SUPPLIED DATA ->
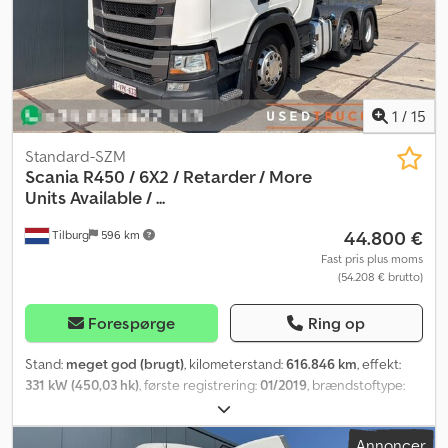
1
/
15
Standard-SZM
Scania
R450 / 6X2 / Retarder / More
Units Available / ...
44.800 €
Tilburg
596 km
Fast pris plus moms
(54.208 € brutto)
Forespørge
Ring op
Stand:
meget god (brugt)
, kilometerstand:
616.846 km
, effekt:
331 kW (450,03 hk)
, første registrering:
01/2019
, brændstoftype:
diesel
, dækstørrelse:
315/70 R22.5
, akslekonfiguration:
6x2
,
brændstof:
diesel
, bremser:
retarder
, farve:
anden
, førerhus:
Annoncer
sovekabine
, geartype:
automatisk
, emissionsklasse:
Euro 6
,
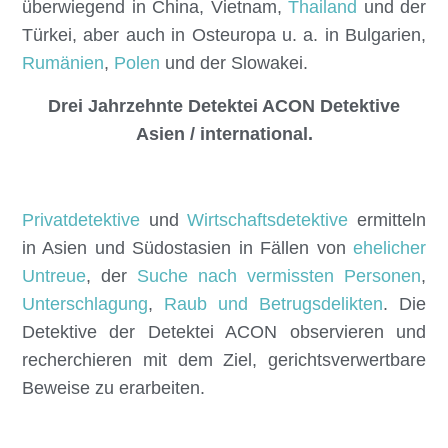
überwiegend in China, Vietnam,
Thailand
und der
Türkei, aber auch in Osteuropa u. a. in Bulgarien,
Rumänien
,
Polen
und der Slowakei.
Drei Jahrzehnte Detektei ACON Detektive
Asien / international.
Privatdetektive
und
Wirtschaftsdetektive
ermitteln
in Asien und Südostasien in Fällen von
ehelicher
Untreue
, der
Suche nach vermissten Personen
,
Unterschlagung
,
Raub und Betrugsdelikten
. Die
Detektive der Detektei ACON observieren und
recherchieren mit dem Ziel, gerichtsverwertbare
Beweise zu erarbeiten.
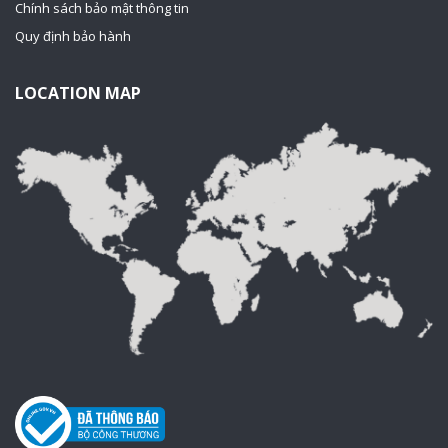
Chính sách bảo mật thông tin
Quy định bảo hành
LOCATION MAP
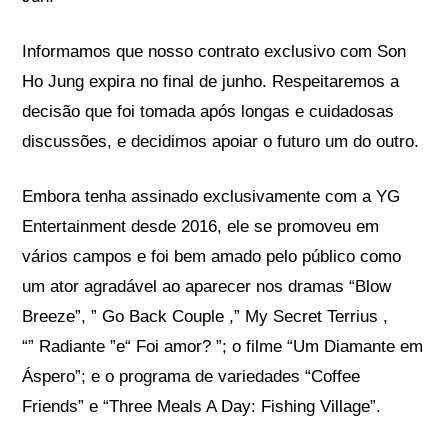
Informamos que nosso contrato exclusivo com Son
Ho Jung expira no final de junho. Respeitaremos a
decisão que foi tomada após longas e cuidadosas
discussões, e decidimos apoiar o futuro um do outro.
Embora tenha assinado exclusivamente com a YG
Entertainment desde 2016, ele se promoveu em
vários campos e foi bem amado pelo público como
um ator agradável ao aparecer nos dramas “Blow
Breeze”, ” Go Back Couple ,” My Secret Terrius ,
“” Radiante ”e“ Foi amor? ”; o filme “Um Diamante em
Áspero”; e o programa de variedades “Coffee
Friends” e “Three Meals A Day: Fishing Village”.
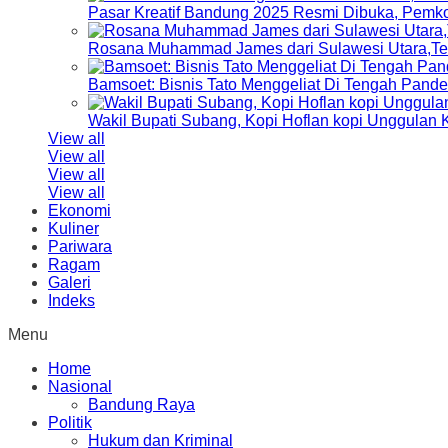
Pasar Kreatif Bandung 2025 Resmi Dibuka, Pemk
Rosana Muhammad James dari Sulawesi Utara,Terp
Bamsoet: Bisnis Tato Menggeliat Di Tengah Pand
Wakil Bupati Subang, Kopi Hoflan kopi Unggulan
View all
View all
View all
View all
Ekonomi
Kuliner
Pariwara
Ragam
Galeri
Indeks
Menu
Home
Nasional
Bandung Raya
Politik
Hukum dan Kriminal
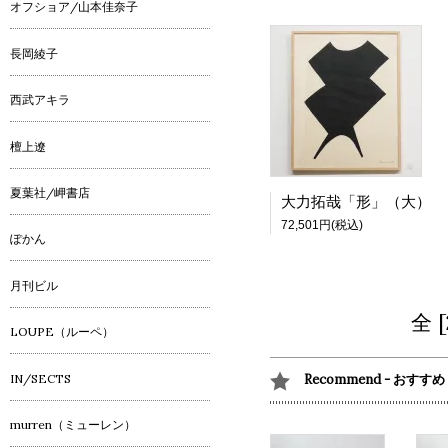
オフショア/山本佳奈子
長岡綾子
西武アキラ
檀上遼
夏葉社/岬書店
大力拓哉「形」（大）
72,501円(税込)
ぽかん
月刊ビル
全 
LOUPE（ルーペ）
IN/SECTS
Recommend - おすすめ
murren（ミューレン）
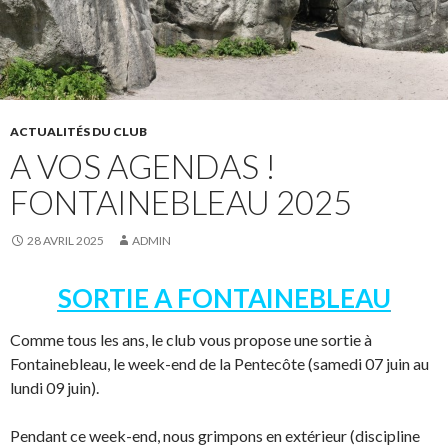
ACTUALITÉS DU CLUB
A VOS AGENDAS !
FONTAINEBLEAU 2025
28 AVRIL 2025
ADMIN
SORTIE A FONTAINEBLEAU
Comme tous les ans, le club vous propose une sortie à
Fontainebleau, le week-end de la Pentecôte (samedi 07 juin au
lundi 09 juin).
Pendant ce week-end, nous grimpons en extérieur (discipline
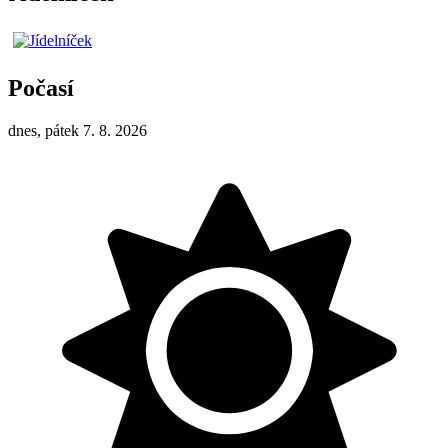
Počasí
dnes, pátek 7. 8. 2026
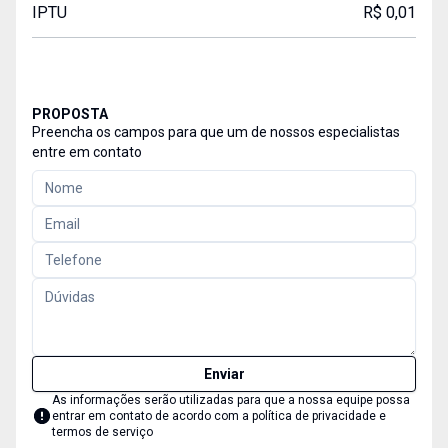
IPTU
R$ 0,01
PROPOSTA
Preencha os campos para que um de nossos especialistas
entre em contato
Enviar
As informações serão utilizadas para que a nossa equipe possa
entrar em contato de acordo com a
política de privacidade e
termos de serviço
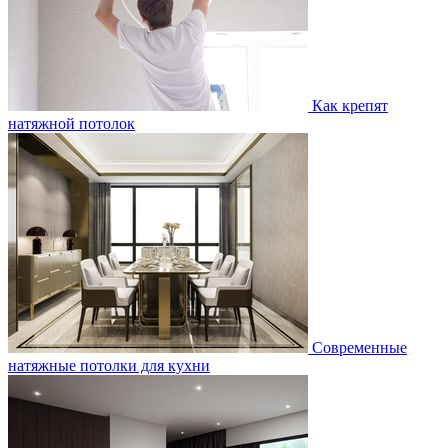
Как крепят
натяжной потолок
Современные
натяжные потолки для кухни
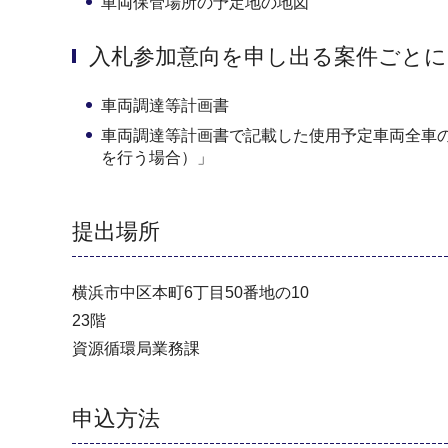
車両保管場所の予定地の地図
入札参加意向を申し出る案件ごとに
車両調達等計画書
車両調達等計画書で記載した使用予定車両全車
を行う場合）」
提出場所
横浜市中区本町6丁目50番地の10
23階
資源循環局業務課
申込方法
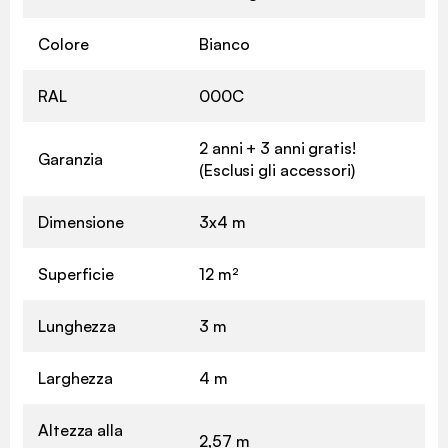
Colore
Bianco
RAL
000C
2 anni + 3 anni gratis!
Garanzia
(Esclusi gli accessori)
Dimensione
3x4 m
Superficie
12 m²
Lunghezza
3 m
Larghezza
4 m
Altezza alla
2,57 m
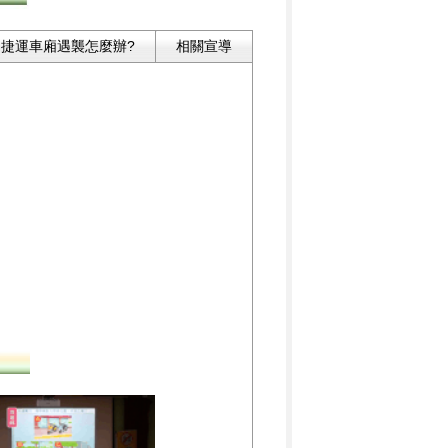
捷運車廂遇襲怎麼辦?
相關宣導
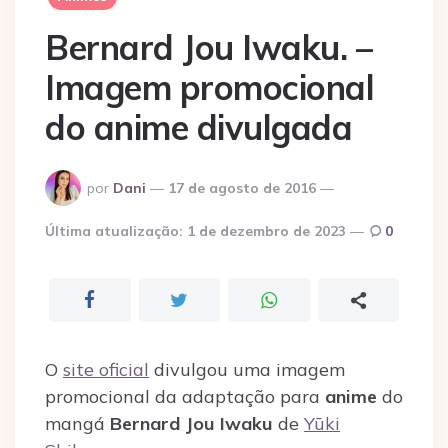
Bernard Jou Iwaku. –
Imagem promocional
do anime divulgada
Postado
por
Dani
17 de agosto de 2016
por
Última atualização:
1 de dezembro de 2023
0
O
site oficial
divulgou uma imagem
promocional da adaptação para
anime
do
mangá
Bernard Jou Iwaku
de
Yūki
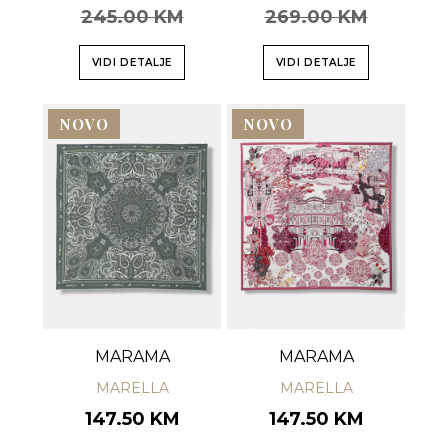
245.00 KM
269.00 KM
VIDI DETALJE
VIDI DETALJE
NOVO
NOVO
MARAMA
MARAMA
MARELLA
MARELLA
147.50 KM
147.50 KM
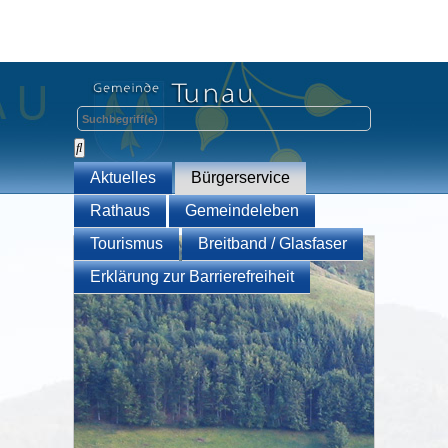
Aktuelles
Bürgerservice
Rathaus
Gemeindeleben
Tourismus
Breitband / Glasfaser
Erklärung zur Barrierefreiheit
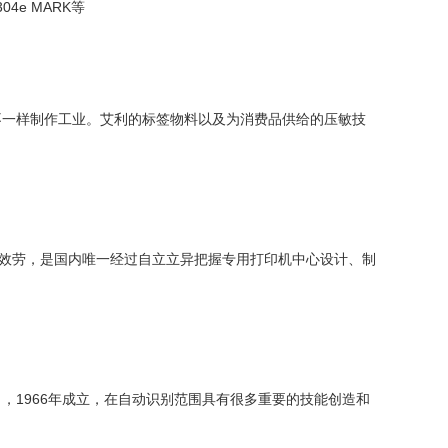
304e MARK等
一样制作工业。艾利的标签物料以及为消费品供给的压敏技
效劳，是国内唯一经过自立立异把握专用打印机中心设计、制
，1966年成立，在自动识别范围具有很多重要的技能创造和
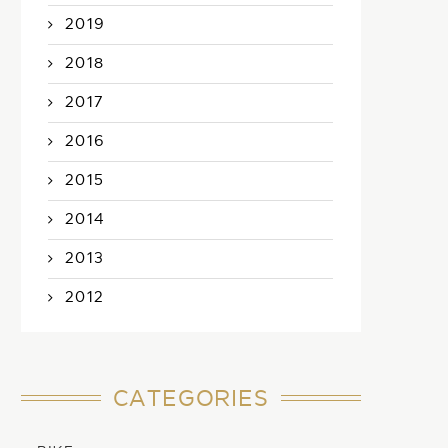
2019
2018
2017
2016
2015
2014
2013
2012
CATEGORIES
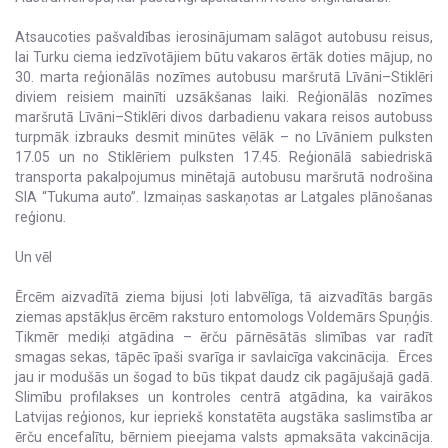
Atsaucoties pašvaldības ierosinājumam salāgot autobusu reisus,
lai Turku ciema iedzīvotājiem būtu vakaros ērtāk doties mājup, no
30. marta reģionālās nozīmes autobusu maršrutā Līvāni–Stiklēri
diviem reisiem mainīti uzsākšanas laiki. Reģionālās nozīmes
maršrutā Līvāni–Stiklēri divos darbadienu vakara reisos autobuss
turpmāk izbrauks desmit minūtes vēlāk – no Līvāniem pulksten
17.05 un no Stiklēriem pulksten 17.45. Reģionālā sabiedriskā
transporta pakalpojumus minētajā autobusu maršrutā nodrošina
SIA “Tukuma auto”. Izmaiņas saskaņotas ar Latgales plānošanas
reģionu.
Un vēl
Ērcēm aizvadītā ziema bijusi ļoti labvēlīga, tā aizvadītās bargās
ziemas apstākļus ērcēm raksturo entomologs Voldemārs Spuņģis.
Tikmēr mediķi atgādina – ērču pārnēsātās slimības var radīt
smagas sekas, tāpēc īpaši svarīga ir savlaicīga vakcinācija. Ērces
jau ir modušās un šogad to būs tikpat daudz cik pagājušajā gadā.
Slimību profilakses un kontroles centrā atgādina, ka vairākos
Latvijas reģionos, kur iepriekš konstatēta augstāka saslimstība ar
ērču encefalītu, bērniem pieejama valsts apmaksāta vakcinācija.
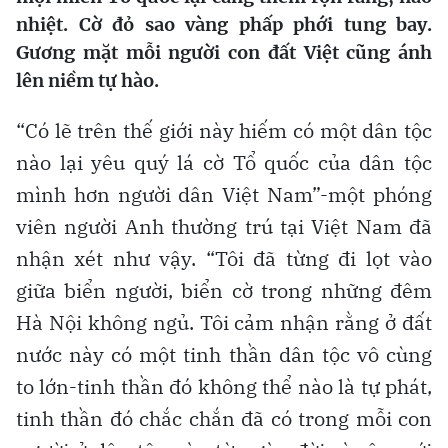
nhiệt. Cờ đỏ sao vàng phấp phới tung bay.
Gương mặt mỗi người con đất Việt cũng ánh
lên niềm tự hào.
“Có lẽ trên thế giới này hiếm có một dân tộc
nào lại yêu quý lá cờ Tổ quốc của dân tộc
mình hơn người dân Việt Nam”-một phóng
viên người Anh thường trú tại Việt Nam đã
nhận xét như vậy. “Tôi đã từng đi lọt vào
giữa biển người, biển cờ trong những đêm
Hà Nội không ngủ. Tôi cảm nhận rằng ở đất
nước này có một tinh thần dân tộc vô cùng
to lớn-tinh thần đó không thể nào là tự phát,
tinh thần đó chắc chắn đã có trong mỗi con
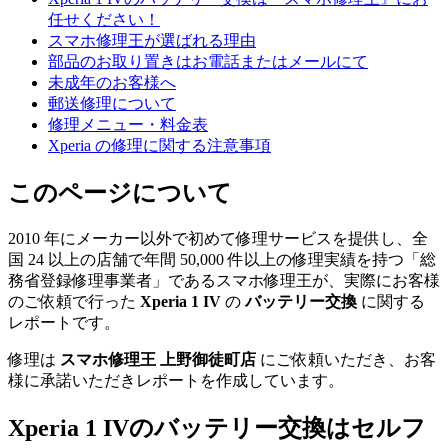
任せください！
スマホ修理王が選ばれる理由
部品のお取り置きはお電話またはメールにて
未成年のお客様へ
郵送修理について
修理メニュー・料金表
Xperia の修理に関する注意事項
このページについて
2010 年にメーカー以外で初めて修理サービスを提供し、全
国 24 以上の店舗で年間 50,000 件以上の修理実績を持つ「総
務省登録修理事業者」であるスマホ修理王が、実際にお客様
のご依頼で行った
Xperia 1 IV
の
バッテリー交換
に関する
レポートです。
修理は
スマホ修理王 上野御徒町店
にご依頼いただき、お客
様に承諾いただきレポートを作成しています。
Xperia 1 IV
のバッテリー交換はセルフ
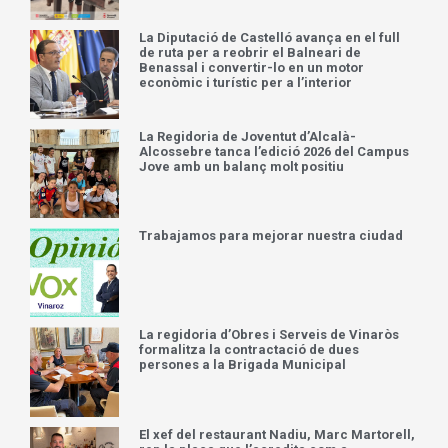
La Diputació de Castelló avança en el full
de ruta per a reobrir el Balneari de
Benassal i convertir-lo en un motor
econòmic i turístic per a l’interior
La Regidoria de Joventut d’Alcalà-
Alcossebre tanca l’edició 2026 del Campus
Jove amb un balanç molt positiu
Trabajamos para mejorar nuestra ciudad
La regidoria d’Obres i Serveis de Vinaròs
formalitza la contractació de dues
persones a la Brigada Municipal
El xef del restaurant Nadiu, Marc Martorell,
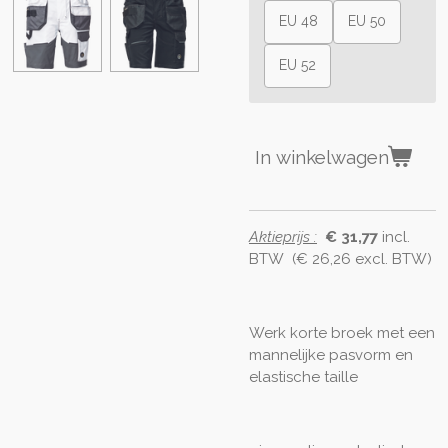
EU 48
EU 50
EU 52
In winkelwagen
Aktieprijs :
€ 31,77
incl.
BTW (€ 26,26 excl. BTW)
Werk korte broek met een
mannelijke pasvorm en
elastische taille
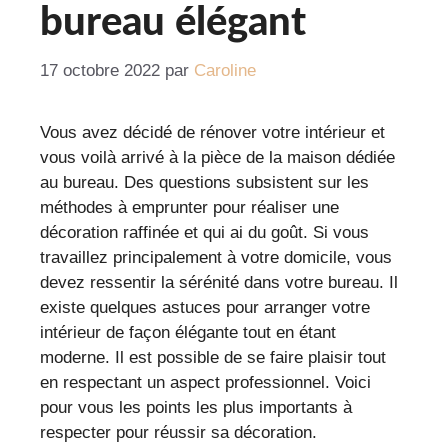
bureau élégant
17 octobre 2022
par
Caroline
Vous avez décidé de rénover votre intérieur et
vous voilà arrivé à la pièce de la maison dédiée
au bureau. Des questions subsistent sur les
méthodes à emprunter pour réaliser une
décoration raffinée et qui ai du goût. Si vous
travaillez principalement à votre domicile, vous
devez ressentir la sérénité dans votre bureau. Il
existe quelques astuces pour arranger votre
intérieur de façon élégante tout en étant
moderne. Il est possible de se faire plaisir tout
en respectant un aspect professionnel. Voici
pour vous les points les plus importants à
respecter pour réussir sa décoration.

REQUIRED WORK -> Using the listing above, restate exactly the range between the lines holding "Jove amb un balanç molt positiu" and "travaillez principalement à", inclusive, with pictures left out.

RESPONSE TO THIS TASK ->
Jove amb un balanç molt positiu
Trabajamos para mejorar nuestra ciudad
La regidoria d’Obres i Serveis de Vinaròs
formalitza la contractació de dues
persones a la Brigada Municipal
El xef del restaurant Nadiu, Marc Martorell,
EU 48
EU 50
EU 52
In winkelwagen
Aktieprijs :
€ 31,77
incl.
BTW (€ 26,26 excl. BTW)
Werk korte broek met een
mannelijke pasvorm en
elastische taille
bureau élégant
17 octobre 2022
par
Caroline
Vous avez décidé de rénover votre intérieur et
vous voilà arrivé à la pièce de la maison dédiée
au bureau. Des questions subsistent sur les
méthodes à emprunter pour réaliser une
décoration raffinée et qui ai du goût. Si vous
travaillez principalement à votre domicile, vous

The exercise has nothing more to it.